Segment Start: EXERCISE INPUTS

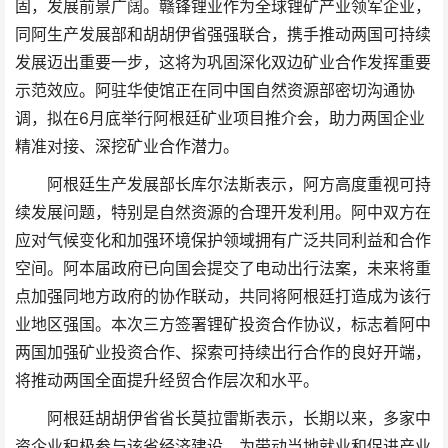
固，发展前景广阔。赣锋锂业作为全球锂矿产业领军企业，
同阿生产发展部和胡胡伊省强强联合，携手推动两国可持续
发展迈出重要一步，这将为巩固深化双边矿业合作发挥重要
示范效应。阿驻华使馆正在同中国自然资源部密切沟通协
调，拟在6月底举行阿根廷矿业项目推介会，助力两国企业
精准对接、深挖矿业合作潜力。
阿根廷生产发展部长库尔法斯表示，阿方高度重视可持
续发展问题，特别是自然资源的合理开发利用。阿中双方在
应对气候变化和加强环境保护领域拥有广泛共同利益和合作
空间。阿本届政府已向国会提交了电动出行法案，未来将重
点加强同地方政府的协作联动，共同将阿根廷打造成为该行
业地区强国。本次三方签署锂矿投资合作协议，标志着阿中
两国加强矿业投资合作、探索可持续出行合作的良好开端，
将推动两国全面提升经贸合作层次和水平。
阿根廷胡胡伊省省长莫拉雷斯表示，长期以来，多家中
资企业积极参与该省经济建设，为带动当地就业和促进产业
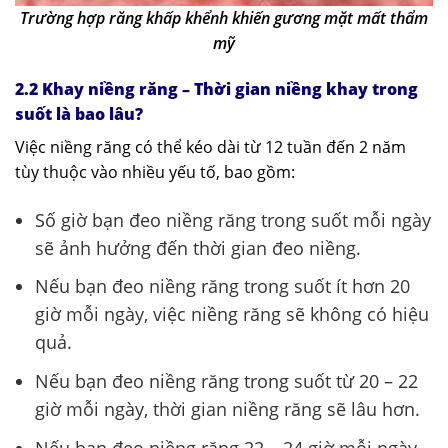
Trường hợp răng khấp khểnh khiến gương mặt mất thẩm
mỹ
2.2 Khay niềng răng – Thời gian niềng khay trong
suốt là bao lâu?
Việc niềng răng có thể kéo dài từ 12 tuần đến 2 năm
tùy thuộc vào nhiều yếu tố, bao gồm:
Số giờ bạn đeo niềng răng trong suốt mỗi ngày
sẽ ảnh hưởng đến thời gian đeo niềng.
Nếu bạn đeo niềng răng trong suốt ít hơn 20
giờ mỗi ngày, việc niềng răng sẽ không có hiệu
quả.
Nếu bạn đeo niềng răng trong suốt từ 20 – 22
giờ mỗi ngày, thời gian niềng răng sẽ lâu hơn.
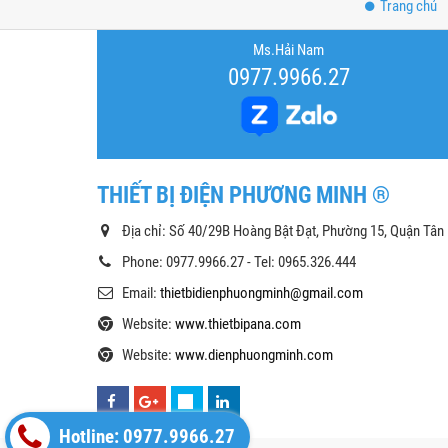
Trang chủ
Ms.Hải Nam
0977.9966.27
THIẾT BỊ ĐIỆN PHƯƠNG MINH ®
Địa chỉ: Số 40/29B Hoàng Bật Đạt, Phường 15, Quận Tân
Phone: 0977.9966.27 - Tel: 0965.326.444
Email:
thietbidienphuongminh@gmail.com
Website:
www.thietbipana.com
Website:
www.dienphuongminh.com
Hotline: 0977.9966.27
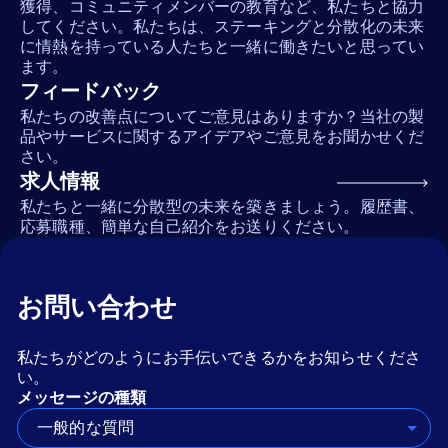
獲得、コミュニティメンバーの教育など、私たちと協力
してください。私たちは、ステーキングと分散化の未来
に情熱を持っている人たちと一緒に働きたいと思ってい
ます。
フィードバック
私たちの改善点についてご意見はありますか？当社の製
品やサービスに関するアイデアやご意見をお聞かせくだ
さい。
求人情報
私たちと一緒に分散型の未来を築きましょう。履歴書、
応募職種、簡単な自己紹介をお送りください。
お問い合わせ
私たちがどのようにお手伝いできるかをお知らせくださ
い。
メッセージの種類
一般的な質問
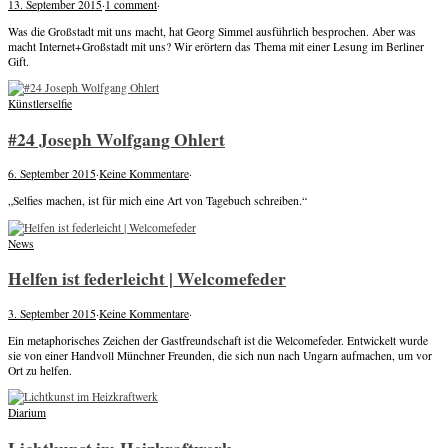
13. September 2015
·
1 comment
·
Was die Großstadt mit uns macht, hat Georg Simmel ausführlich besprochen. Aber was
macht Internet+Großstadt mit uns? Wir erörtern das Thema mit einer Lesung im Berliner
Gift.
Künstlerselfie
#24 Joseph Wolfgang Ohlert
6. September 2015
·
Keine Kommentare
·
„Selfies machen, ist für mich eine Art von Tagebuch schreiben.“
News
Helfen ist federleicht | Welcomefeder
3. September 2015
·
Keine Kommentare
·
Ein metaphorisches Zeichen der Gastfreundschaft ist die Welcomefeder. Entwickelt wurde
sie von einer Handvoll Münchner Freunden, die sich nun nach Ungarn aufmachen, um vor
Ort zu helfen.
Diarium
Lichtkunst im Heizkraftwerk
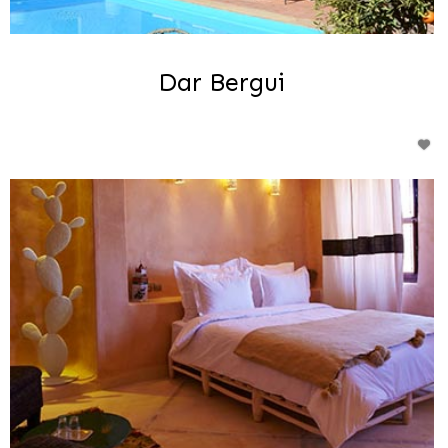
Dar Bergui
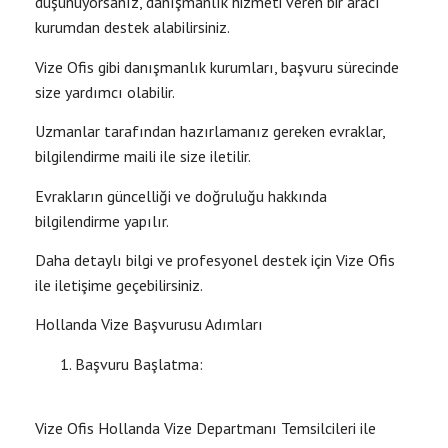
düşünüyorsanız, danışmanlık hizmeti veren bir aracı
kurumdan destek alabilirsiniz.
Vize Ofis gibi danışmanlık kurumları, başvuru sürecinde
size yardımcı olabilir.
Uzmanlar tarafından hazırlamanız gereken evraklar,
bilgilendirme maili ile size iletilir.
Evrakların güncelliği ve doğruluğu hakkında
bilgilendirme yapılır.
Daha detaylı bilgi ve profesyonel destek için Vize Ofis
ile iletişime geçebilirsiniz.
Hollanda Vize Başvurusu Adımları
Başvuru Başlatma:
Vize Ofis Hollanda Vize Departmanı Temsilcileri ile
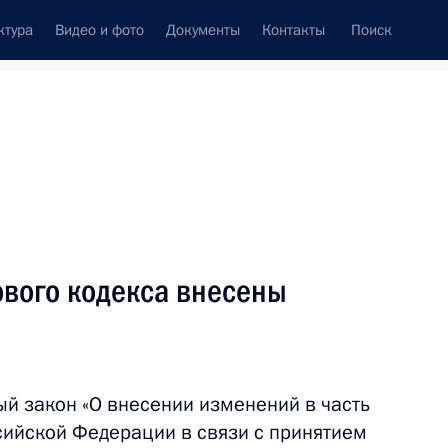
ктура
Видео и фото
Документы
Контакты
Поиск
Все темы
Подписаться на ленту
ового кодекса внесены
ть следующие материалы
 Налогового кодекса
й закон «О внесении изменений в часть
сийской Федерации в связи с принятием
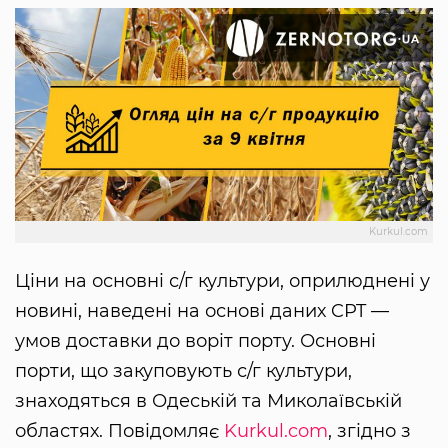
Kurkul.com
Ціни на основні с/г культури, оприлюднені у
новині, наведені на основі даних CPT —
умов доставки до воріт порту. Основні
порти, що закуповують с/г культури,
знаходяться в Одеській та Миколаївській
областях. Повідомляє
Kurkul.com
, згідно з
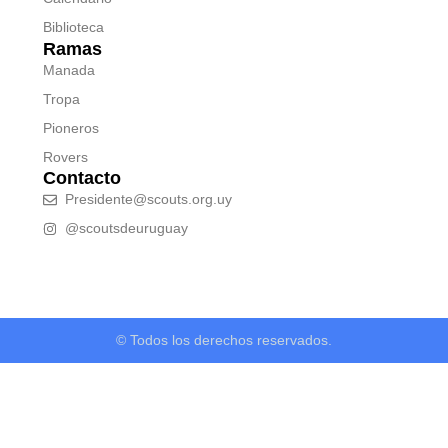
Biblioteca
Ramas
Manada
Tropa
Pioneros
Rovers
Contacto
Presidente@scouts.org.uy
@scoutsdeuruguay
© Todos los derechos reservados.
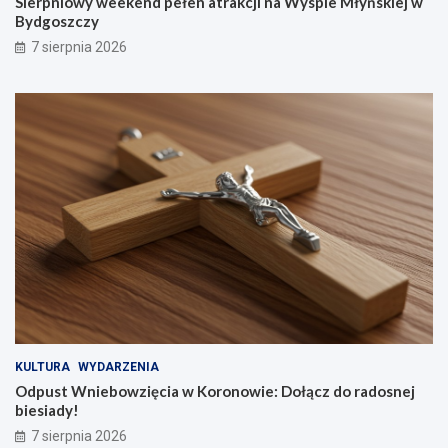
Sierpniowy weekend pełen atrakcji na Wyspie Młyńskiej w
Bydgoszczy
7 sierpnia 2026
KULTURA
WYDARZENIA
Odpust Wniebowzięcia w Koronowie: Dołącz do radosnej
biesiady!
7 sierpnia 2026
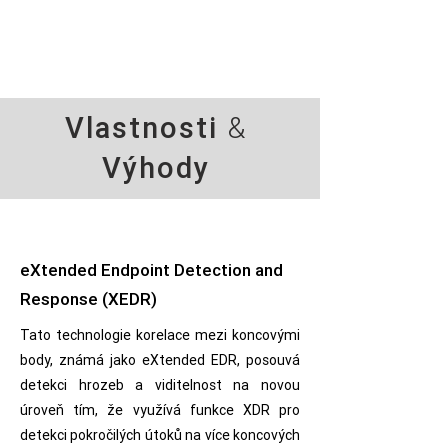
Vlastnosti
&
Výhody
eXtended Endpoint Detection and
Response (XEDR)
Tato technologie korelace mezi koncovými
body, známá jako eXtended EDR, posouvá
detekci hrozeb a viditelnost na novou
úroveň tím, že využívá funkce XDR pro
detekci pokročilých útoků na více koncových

Segment End: EXERCISE INPUTS

**WHAT TO PRODUCE:** How many of the lines above include the word "September"? Respond with the number alone.

**TASK OUTPUT:** 3